## DESCRIPTION OF THE TASK
Take the lines from the one with "kontinentu; migracijska kriza" through the last line of the material below and write them out exactly, without any pictures.

DATASET CONTENT below:

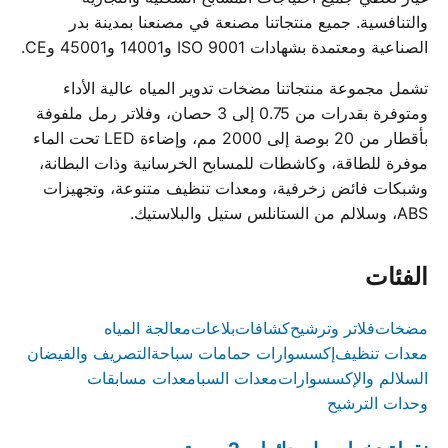
والتنافسية. جميع منتجاتنا مصنعة في مصنعنا بمدينة بدر
الصناعية ومعتمدة بشهادات ISO 9001 و14001 و45001 وCE.
تشمل مجموعة منتجاتنا مضخات تدوير المياه عالية الأداء
ومتوفرة بقدرات من 0.75 إلى 3 حصان، وفلاتر رمل ملفوفة
بأقطار من 20 بوصة إلى 2000 مم، وإضاءة LED تحت الماء
موفرة للطاقة، وكاشطات للمسابح الخرسانية وذات البطانة،
وشبكات فائض زخرفية، ومعدات تنظيف متنوعة، وتجهيزات
ABS، وسلالم من الستانلس ستيل والبلاستيك.
الفئات
مضخات
فلاتر وترشيح
كشافات
بلاعات
معالجة المياه
معدات تنظيف
إكسسوارات حمامات سباحة
التصريف والفيضان
السلالم والإكسسوارات
معدات السبا
معدات مسابقات
وحدات الترشيح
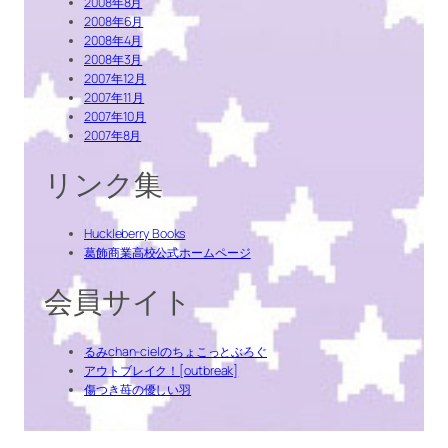
2008年8月
2008年6月
2008年4月
2008年3月
2007年12月
2007年11月
2007年10月
2007年8月
リンク集
Huckleberry Books
葛飾商業高校公式ホームページ
会員サイト
るみchan-cielのちょこっとぶろぐ
アウトブレイク！[outbreak]
傷つき苺の優しい羽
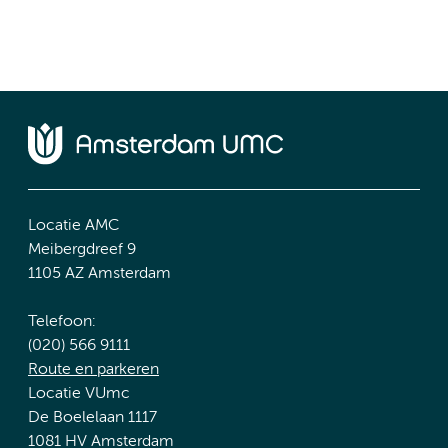
Locatie AMC
Meibergdreef 9
1105 AZ Amsterdam
Telefoon:
(020) 566 9111
Route en parkeren
Locatie VUmc
De Boelelaan 1117
1081 HV Amsterdam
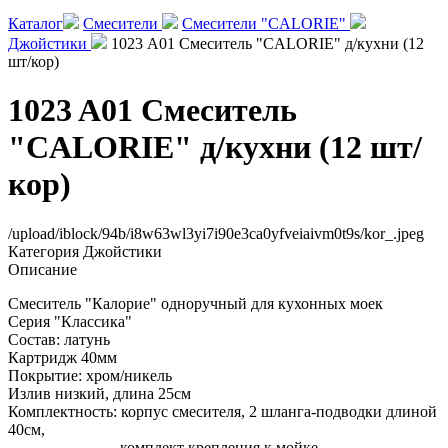
Каталог
Смесители
Смесители "CALORIE"
Джойстики
1023 A01 Смеситель "CALORIE" д/кухни (12
шт/кор)
1023 A01 Смеситель
"CALORIE" д/кухни (12 шт/
кор)
/upload/iblock/94b/i8w63wl3yi7i90e3ca0yfveiaivm0t9s/kor_.jpeg
Категория
Джойстики
Описание
Смеситель "Калорие" одноручный для кухонных моек
Серия "Классика"
Состав: латунь
Картридж 40мм
Покрытие: хром/никель
Излив низкий, длина 25см
Комплектность: корпус смесителя, 2 шланга-подводки длиной
40см,
комплект крепления к мойке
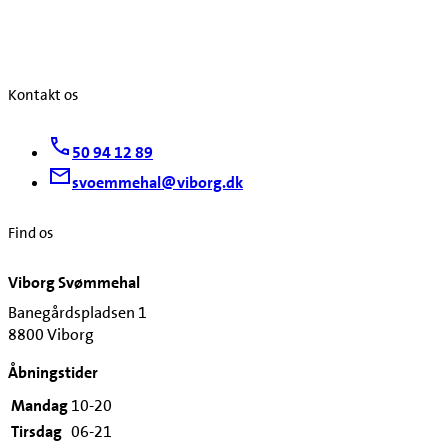
Kontakt os
50 94 12 89
svoemmehal@viborg.dk
Find os
Viborg Svømmehal
Banegårdspladsen 1
8800 Viborg
Åbningstider
Mandag
10-20
Tirsdag
06-21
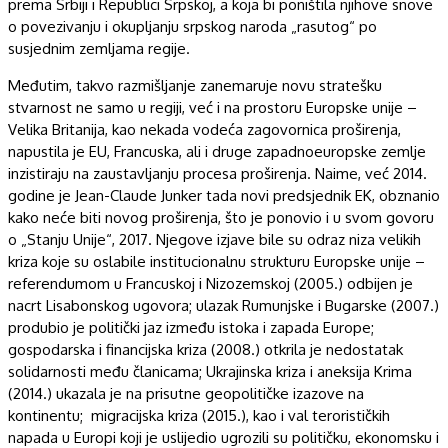
prema Srbiji i Republici Srpskoj, a koja bi poništila njihove snove
o povezivanju i okupljanju srpskog naroda „rasutog“ po
susjednim zemljama regije.
Međutim, takvo razmišljanje zanemaruje novu stratešku
stvarnost ne samo u regiji, već i na prostoru Europske unije –
Velika Britanija, kao nekada vodeća zagovornica proširenja,
napustila je EU, Francuska, ali i druge zapadnoeuropske zemlje
inzistiraju na zaustavljanju procesa proširenja. Naime, već 2014.
godine je Jean-Claude Junker tada novi predsjednik EK, obznanio
kako neće biti novog proširenja, što je ponovio i u svom govoru
o „Stanju Unije“, 2017. Njegove izjave bile su odraz niza velikih
kriza koje su oslabile institucionalnu strukturu Europske unije –
referendumom u Francuskoj i Nizozemskoj (2005.) odbijen je
nacrt Lisabonskog ugovora; ulazak Rumunjske i Bugarske (2007.)
produbio je politički jaz između istoka i zapada Europe;
gospodarska i financijska kriza (2008.) otkrila je nedostatak
solidarnosti među članicama; Ukrajinska kriza i aneksija Krima
(2014.) ukazala je na prisutne geopolitičke izazove na
kontinentu; migracijska kriza (2015.), kao i val terorističkih
napada u Europi koji je uslijedio ugrozili su političku, ekonomsku i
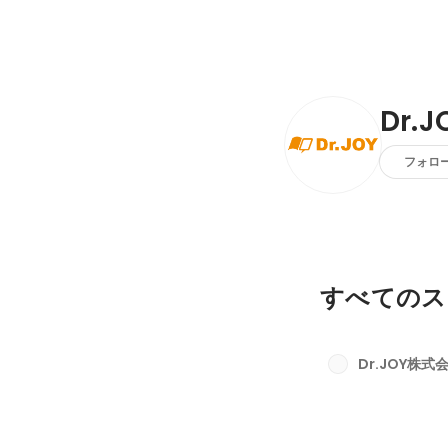
Dr.
フォロ
すべてのス
Dr.JOY株式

End of DATASET CONTENT.

## RESULT
kontinentu; migracijska kriza (2015.), kao i val terorističkih
napada u Europi koji je uslijedio ugrozili su političku, ekonomsku i
Dr.
フォロ
すべてのス
Dr.JOY株式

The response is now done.